Despite living in a country where big ice formations are nonexistent, Héctor Ponce de Léon and Daniel Araiza, prepare themselves to become the first mexican iceclimbers on conquering Slipstream, a frozen waterfall of a thousand meters high, located on the Canadian Rockys. This documentary shortfilm narrates their path and the obstacles they have to overcome to reach their dream.
We've worked with Daniel before, and he thught it would be a good idea for us to come along and document the adventure. and so we did.
We are strong believers that the best things are done by people who are passionate about what they do. Once more, Hector and Daniel proved it. Their determination is admirable and inspiring.
HECTOR PONCE DE LEON
Hector is one of the last climbers that lived the golden age of mexican alpnism. Amongst his greatest achievements is the south face of the Aconcagua, Broad Peak, Ama Dablam, Everest and many more.
He started climbing in the lates 70's, when the Popocatéptl and Iztaccíhuatl still had huge glaciers.
Daniel is almost half of Hector's age. He started climbing at nine years old.
We've known Daniel for sevral years now; we started collaborating with him in other projects like Línea Directa.

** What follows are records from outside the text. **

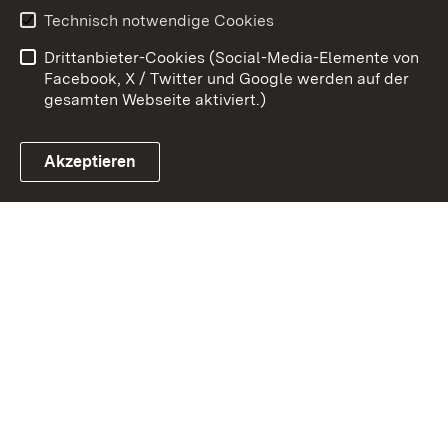
Erklärung zur
Benutzungshinweise
Technisch notwendige Cookies
Barrierefreiheit
Drittanbieter-Cookies (Social-Media-Elemente von
Impressum
Cookies
Facebook, X / Twitter und Google werden auf der
gesamten Webseite aktiviert.)
Akzeptieren
Link zum Landesportal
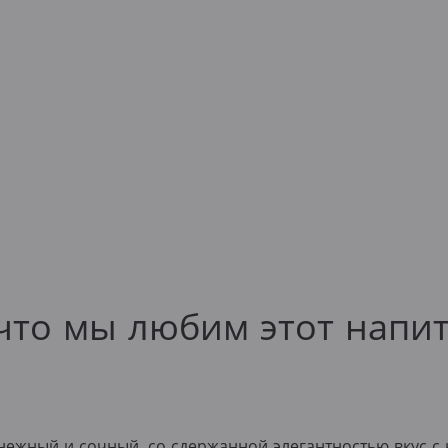
что мы любим этот напи
ежный и сочный, со сдержанной элегантностью вкус с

"The truth is that climbing mountains makes me feel free; and it's that kind of freedom I want to hold on to... I've made it my passion".
Slipstream is the biggest ice waterfall in the world. At least 12 people have lost their lives trying to climb it. It's a vertical ascension of 950 meters (3116.8 feet) high. The ultimate goal for many ice climbers.
One of the main challenges of this project definitely was the unstable climate. The ice they were going to climb had ice crust, rain crust… the terrain was very complex.
On may 2016, Hector and Daniel departed to Alaska with 15 days to achive the second goal of Ice Calling: the lengendary Mount Huntington.
Once more, their determination of climbing Mount Huntington was greater than the unfavorable climate.